Serce kultywatora? Słupica!
Tu zmiany dotyczą kilku zasadniczych części maszyny. W wersji Premium standardowe dłuta ze stali borowej przykręcane są teraz na dwie śruby, z jednej strony to więcej czasu które trzeba poświęcić na wymianę, ale co istotne to solidne zamocowanie głównego elementu roboczego kultywatora, który szczególnie w pracy na głęboko jest poddawany ogromnym naprężeniom. Skoro już o nich mowa, nie sposób nie wspomnieć o zabezpieczeniu zęba. W prezentowanym kultywatorze było ono mechaniczne, a główną siłę uderzenia przyjmuje nie jedna, a dwie sprężyny, które jak informuje producent w nowej wersji kultywatora dyponują siłą wyzwolenia na poziomie 600 kilogramów. Kilka słów warto poświęcić modułowej konstrukcji ramy, ponieważ w przypadku kiedy warunki w polu są ciężkie, np. panuje susza i cieżko spulchnić spieczoną słońcem glebę można zdemontować skrajne słupice kultywatora przez co tym samym ułatwić ciągnikowi pracę na oczekiwaną głębokość roboczą przy zachowaniu optymalnej prędkości jazdy.

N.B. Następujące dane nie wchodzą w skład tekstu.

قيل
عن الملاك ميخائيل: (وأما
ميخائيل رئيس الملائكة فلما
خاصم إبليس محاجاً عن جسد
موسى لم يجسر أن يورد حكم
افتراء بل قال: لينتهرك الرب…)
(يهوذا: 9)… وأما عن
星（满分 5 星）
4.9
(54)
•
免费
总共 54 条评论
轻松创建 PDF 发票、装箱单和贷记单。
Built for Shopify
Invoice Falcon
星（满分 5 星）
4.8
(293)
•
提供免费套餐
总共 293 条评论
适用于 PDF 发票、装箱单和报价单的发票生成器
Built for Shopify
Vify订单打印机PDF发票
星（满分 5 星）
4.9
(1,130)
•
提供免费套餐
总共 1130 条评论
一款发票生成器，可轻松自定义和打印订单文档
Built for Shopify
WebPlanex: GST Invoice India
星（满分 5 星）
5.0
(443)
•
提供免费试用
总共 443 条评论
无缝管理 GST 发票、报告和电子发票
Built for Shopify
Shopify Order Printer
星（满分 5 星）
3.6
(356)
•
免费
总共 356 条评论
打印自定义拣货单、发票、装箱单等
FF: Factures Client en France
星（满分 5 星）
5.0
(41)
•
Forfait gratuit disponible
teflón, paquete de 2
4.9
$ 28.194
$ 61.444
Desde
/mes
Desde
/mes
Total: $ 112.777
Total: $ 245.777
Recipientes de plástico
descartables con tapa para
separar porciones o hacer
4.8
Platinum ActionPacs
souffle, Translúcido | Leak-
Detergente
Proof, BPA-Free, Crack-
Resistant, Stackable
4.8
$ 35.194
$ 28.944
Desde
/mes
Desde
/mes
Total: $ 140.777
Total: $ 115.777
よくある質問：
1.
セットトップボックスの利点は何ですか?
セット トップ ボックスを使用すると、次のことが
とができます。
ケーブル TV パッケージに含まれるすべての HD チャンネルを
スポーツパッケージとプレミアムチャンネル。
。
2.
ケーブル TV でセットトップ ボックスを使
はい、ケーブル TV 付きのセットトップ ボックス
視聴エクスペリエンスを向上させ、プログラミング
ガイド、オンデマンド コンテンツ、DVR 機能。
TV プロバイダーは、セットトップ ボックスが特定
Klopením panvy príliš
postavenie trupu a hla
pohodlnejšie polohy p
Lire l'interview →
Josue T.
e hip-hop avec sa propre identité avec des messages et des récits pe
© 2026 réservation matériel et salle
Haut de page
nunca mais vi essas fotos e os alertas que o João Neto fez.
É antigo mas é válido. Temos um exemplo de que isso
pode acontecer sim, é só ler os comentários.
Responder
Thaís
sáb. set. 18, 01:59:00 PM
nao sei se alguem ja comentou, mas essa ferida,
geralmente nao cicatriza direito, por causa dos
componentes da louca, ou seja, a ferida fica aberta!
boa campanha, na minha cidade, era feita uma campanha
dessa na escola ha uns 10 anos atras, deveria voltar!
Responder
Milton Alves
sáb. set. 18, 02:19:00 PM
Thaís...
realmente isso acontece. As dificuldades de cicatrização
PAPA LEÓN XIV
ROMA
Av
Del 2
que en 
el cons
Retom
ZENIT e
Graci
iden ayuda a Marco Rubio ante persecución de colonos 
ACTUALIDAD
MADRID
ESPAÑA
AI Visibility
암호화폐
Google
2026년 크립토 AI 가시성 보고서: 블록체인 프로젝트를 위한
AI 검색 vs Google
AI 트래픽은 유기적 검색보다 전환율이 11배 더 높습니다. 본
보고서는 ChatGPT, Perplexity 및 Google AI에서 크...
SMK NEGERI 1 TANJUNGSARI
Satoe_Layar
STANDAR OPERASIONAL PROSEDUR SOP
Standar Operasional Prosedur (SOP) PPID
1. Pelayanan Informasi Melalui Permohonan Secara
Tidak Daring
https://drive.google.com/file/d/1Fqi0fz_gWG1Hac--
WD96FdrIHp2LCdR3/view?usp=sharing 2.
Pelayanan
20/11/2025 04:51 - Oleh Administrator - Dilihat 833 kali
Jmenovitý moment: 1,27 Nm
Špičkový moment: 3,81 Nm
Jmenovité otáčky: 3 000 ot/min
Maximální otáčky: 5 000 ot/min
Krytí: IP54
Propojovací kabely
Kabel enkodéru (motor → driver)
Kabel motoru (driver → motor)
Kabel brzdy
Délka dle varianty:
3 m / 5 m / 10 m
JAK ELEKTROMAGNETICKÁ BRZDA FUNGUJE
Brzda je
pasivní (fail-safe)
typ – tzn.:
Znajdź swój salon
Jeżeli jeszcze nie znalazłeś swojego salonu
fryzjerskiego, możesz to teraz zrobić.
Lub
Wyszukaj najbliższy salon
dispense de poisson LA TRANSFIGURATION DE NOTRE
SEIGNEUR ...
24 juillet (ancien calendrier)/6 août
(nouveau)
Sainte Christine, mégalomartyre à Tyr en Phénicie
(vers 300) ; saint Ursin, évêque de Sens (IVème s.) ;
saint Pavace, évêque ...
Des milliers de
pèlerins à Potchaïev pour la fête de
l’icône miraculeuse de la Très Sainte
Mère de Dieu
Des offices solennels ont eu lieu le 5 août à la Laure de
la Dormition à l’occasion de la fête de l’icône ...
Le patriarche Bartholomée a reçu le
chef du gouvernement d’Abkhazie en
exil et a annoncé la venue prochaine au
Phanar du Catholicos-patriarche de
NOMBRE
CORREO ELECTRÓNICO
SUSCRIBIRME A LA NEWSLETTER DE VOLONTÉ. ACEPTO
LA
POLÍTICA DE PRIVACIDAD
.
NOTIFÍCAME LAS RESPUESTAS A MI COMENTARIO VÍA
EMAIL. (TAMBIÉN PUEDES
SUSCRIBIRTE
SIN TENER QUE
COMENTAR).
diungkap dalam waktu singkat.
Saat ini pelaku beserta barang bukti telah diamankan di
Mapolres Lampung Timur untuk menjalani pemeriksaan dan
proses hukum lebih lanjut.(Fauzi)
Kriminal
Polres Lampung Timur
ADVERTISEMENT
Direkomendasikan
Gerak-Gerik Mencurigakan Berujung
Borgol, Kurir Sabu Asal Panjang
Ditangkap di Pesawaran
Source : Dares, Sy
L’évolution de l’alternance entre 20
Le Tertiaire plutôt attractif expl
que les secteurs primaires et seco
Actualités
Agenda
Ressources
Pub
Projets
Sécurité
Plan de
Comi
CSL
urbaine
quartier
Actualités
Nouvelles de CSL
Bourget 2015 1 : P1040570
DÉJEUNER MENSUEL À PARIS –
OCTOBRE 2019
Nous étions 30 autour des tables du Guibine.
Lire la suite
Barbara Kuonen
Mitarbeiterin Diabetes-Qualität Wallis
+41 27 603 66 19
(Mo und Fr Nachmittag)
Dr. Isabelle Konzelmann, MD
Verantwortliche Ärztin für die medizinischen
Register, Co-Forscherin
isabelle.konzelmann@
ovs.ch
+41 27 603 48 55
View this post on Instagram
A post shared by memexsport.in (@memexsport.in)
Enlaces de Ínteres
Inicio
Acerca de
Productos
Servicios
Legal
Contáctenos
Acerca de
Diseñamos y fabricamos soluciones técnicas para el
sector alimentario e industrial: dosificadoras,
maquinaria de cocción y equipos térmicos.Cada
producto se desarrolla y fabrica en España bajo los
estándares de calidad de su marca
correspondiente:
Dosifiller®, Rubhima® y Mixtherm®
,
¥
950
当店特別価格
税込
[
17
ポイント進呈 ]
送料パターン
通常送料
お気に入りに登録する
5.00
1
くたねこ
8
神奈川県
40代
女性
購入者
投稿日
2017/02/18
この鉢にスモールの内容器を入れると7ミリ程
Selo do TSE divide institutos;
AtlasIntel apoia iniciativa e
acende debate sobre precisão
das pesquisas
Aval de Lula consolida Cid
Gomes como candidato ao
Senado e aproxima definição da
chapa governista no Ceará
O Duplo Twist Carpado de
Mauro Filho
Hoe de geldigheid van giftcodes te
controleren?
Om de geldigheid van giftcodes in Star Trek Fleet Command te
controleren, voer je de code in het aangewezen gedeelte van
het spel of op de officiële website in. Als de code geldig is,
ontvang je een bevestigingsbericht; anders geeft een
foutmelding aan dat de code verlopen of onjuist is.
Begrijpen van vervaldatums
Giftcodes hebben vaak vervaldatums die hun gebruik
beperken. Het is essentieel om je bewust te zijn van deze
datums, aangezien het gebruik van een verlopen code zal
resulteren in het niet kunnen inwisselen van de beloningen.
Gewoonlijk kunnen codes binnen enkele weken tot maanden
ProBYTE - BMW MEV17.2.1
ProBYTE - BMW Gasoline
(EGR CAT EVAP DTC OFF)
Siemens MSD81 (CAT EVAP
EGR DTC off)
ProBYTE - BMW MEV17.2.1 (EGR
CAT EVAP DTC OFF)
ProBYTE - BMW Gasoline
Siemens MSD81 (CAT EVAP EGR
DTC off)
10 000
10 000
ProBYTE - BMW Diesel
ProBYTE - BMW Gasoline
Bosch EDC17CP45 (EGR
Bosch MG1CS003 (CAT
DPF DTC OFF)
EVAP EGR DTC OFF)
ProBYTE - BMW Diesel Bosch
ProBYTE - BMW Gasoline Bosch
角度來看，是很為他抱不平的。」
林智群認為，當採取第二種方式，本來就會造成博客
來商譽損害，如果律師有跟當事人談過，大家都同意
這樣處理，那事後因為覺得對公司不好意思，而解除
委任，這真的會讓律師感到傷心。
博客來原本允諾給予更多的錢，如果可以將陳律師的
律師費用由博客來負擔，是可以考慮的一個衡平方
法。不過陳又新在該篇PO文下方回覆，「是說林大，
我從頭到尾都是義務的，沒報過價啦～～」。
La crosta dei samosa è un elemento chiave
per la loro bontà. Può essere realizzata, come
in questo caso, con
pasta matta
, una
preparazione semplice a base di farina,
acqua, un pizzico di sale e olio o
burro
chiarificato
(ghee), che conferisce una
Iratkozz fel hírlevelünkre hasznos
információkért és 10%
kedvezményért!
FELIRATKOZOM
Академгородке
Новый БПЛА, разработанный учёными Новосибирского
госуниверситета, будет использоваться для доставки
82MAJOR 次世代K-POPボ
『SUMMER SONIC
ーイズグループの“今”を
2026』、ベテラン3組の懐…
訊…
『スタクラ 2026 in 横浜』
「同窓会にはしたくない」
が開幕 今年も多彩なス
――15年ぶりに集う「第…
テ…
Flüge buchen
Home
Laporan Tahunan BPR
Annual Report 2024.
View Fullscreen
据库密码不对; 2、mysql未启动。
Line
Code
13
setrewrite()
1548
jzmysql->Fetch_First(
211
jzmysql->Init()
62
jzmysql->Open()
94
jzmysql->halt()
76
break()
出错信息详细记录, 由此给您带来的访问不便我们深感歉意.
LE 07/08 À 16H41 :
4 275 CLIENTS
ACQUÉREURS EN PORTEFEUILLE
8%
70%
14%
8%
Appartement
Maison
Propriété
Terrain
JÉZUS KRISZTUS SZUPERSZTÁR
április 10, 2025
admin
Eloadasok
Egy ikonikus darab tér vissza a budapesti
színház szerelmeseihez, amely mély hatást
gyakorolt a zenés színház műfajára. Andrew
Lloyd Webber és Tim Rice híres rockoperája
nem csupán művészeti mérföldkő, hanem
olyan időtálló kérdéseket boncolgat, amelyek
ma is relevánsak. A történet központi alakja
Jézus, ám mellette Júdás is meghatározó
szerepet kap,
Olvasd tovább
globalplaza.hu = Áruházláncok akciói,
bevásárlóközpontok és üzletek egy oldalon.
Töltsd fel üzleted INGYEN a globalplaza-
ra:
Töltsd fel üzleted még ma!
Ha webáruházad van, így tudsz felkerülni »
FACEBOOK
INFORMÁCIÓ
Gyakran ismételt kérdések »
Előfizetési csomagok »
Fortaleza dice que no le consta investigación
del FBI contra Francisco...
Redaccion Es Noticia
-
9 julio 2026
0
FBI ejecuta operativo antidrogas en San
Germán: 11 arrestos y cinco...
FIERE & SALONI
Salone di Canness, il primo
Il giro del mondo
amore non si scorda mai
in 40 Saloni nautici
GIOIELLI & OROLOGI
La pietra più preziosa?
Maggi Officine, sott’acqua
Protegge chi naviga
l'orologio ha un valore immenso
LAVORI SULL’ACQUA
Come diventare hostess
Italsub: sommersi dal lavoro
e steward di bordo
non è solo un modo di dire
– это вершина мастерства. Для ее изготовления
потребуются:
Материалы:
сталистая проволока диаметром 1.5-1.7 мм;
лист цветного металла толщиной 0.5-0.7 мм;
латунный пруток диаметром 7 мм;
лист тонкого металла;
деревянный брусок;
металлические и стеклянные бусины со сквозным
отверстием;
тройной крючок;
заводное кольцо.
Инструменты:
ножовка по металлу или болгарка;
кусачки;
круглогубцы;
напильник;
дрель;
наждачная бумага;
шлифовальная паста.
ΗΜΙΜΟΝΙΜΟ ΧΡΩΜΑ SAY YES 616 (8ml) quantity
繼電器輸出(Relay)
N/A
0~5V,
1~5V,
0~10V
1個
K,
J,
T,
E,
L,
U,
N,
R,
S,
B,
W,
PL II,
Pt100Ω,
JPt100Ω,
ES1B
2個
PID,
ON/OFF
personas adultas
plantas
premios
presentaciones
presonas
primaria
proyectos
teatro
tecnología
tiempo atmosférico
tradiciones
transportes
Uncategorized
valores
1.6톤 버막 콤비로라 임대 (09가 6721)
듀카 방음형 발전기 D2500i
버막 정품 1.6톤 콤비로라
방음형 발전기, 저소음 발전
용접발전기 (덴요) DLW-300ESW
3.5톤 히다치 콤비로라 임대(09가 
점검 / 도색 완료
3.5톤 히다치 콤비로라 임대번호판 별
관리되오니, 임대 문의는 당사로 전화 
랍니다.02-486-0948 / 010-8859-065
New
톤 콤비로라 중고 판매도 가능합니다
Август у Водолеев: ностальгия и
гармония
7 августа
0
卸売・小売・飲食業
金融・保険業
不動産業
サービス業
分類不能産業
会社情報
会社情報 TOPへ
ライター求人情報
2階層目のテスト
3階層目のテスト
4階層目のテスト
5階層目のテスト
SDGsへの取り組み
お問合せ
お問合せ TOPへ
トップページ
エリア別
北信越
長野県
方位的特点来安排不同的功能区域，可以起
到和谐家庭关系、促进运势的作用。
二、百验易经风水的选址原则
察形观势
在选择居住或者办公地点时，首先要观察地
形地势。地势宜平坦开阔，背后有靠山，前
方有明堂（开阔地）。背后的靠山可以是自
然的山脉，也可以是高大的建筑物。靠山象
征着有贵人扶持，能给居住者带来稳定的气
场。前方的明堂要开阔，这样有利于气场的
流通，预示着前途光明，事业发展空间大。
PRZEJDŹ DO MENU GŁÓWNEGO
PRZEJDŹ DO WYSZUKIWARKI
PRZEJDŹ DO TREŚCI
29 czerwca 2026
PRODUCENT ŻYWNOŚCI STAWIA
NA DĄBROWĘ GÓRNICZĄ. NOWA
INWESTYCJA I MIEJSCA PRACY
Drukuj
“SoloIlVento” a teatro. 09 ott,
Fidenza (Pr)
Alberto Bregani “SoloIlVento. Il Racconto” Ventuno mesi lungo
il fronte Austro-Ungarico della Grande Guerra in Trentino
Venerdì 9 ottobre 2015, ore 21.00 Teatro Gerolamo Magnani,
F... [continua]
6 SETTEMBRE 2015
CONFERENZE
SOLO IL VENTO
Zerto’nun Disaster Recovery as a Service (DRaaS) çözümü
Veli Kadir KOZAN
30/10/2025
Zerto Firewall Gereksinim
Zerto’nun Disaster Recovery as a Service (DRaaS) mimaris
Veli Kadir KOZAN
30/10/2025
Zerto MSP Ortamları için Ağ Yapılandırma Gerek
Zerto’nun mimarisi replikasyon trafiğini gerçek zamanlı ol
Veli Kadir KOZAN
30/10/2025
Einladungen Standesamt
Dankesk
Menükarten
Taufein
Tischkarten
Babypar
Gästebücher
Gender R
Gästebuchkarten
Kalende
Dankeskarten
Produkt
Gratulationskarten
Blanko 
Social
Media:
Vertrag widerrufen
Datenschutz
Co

Talerze wyrównujące i wał...
...a w zasadzie jeden z ponad trzydziestu do wyboru, bowiem taką gamą wałów może pochwalić się wielkopolski producent. W prezentowanym modelu zamontowano wał daszkowy ze wspawanymi zabierakami, które mają za zadanie poprawić trakcję wału. Kultywator U436 Premium charakeryzuje się tym, że wał wraz z sekcją talerzy wyrównujących znajdują się nieco bliżej zębów co skraca maszynę powodując mniejsze obciążenie podnośnika oraz samego ciągnika. Belka z talerzami jest regulowana poprzez prostą korbę z możliwością blokady jej położenia na czas pracy. Nazwa Premium zobowiązuje, więc w standardowym wyposażeniu mamy hydrauliczną regulację głębokości pracy wraz z dużą skalą ułatwiającą kontrolę nad tym paramentem. Poprawiono również mocowanie oświetlenia roboczego kultywatora, dodano gumowe podkładki które tłumią drgania jakie generowane są podczas pracy, ma to zapewnić dłuższą żywotność konstukcji stelażu dla oświetlenia.